Find every line in the records below that holds the word "Cristo", and copy each one.

[Source records]

□ □ □

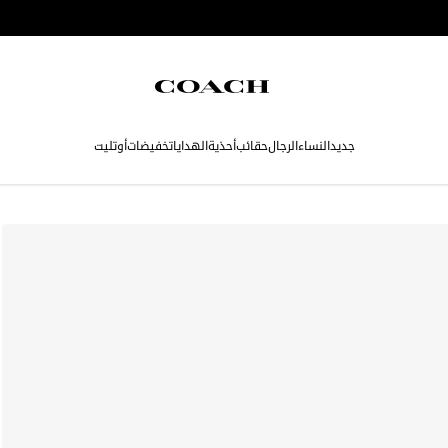
جديد
النساء
الرجال
حقائب
أحذية
الهدايا
تخفيضات
أوتليت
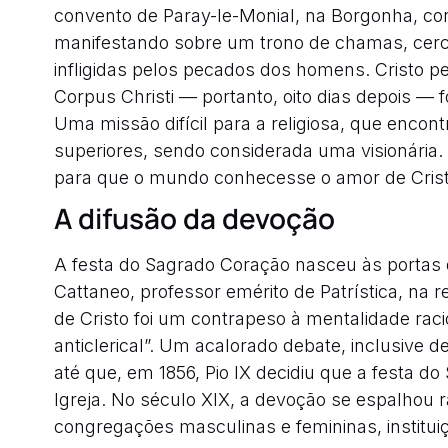
convento de Paray-le-Monial, na Borgonha, co
manifestando sobre um trono de chamas, cerc
infligidas pelos pecados dos homens. Cristo pe
Corpus Christi — portanto, oito dias depois —
Uma missão difícil para a religiosa, que encon
superiores, sendo considerada uma visionária.
para que o mundo conhecesse o amor de Crist
A difusão da devoção
A festa do Sagrado Coração nasceu às portas 
Cattaneo, professor emérito de Patrística, na rev
de Cristo foi um contrapeso à mentalidade racio
anticlerical”. Um acalorado debate, inclusive d
até que, em 1856, Pio IX decidiu que a festa d
Igreja. No século XIX, a devoção se espalho
congregações masculinas e femininas, instituiç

□ □ □

# [SOLUTION]
infligidas pelos pecados dos homens. Cristo pe
de Cristo foi um contrapeso à mentalidade racio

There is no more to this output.